Last year, Perry Company reported profits of $4,200. Its variable expenses totalled $66,000 or $6 per unit. The unit contribution margin was $3.00. The break-even point in units for Perry Company is:

A) 22,000.
B) 9,600.
C) 11,000.
D) 12,400.

The break-even point in units is calculated by dividing the fixed costs by the unit contribution margin. Given that the unit contribution margin is $3.00 and the total variable expenses are $66,000 at $6 per unit, we can calculate the fixed costs by subtracting the total variable expenses from the profits: $4,200 (profit) = Total Sales - $66,000 (variable expenses). However, to find the fixed costs directly from the given information, we need to understand that the profit equation is Profit = (Sales - Variable Expenses) - Fixed Costs. Since we are looking for the break-even point, we set the profit to $0 and solve for fixed costs indirectly through the contribution margin method. The total variable expenses and the unit contribution margin allow us to calculate the number of units sold, but without the direct fixed costs or total sales value, we proceed by understanding that the break-even point in units = Fixed Costs / Unit Contribution Margin.

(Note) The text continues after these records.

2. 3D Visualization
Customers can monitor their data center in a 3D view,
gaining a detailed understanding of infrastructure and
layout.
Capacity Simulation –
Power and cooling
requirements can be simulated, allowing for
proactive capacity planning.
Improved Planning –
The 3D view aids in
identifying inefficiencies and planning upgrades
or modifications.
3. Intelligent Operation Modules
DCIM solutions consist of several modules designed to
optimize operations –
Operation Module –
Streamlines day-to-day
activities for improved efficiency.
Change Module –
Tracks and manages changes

Given the data, we can deduce that the sales were enough to cover $66,000 in variable costs at $6 per unit, plus $4,200 in profit, with a $3 contribution margin per unit. To find the break-even point, we divide the total fixed costs (not directly provided but implied to be covered in the scenario) by the unit contribution margin. Since the exact fixed costs are not directly given, the calculation of the break-even point directly from the provided information involves understanding that the number of units sold at a $3 contribution margin to cover the fixed costs and variable costs exactly (without making a profit or loss) is the essence of the break-even analysis. The correct calculation involves understanding the relationship between these variables and applying the formula correctly, which leads to the correct answer of 9,600 units based on the information given and typical break-even analysis formulas.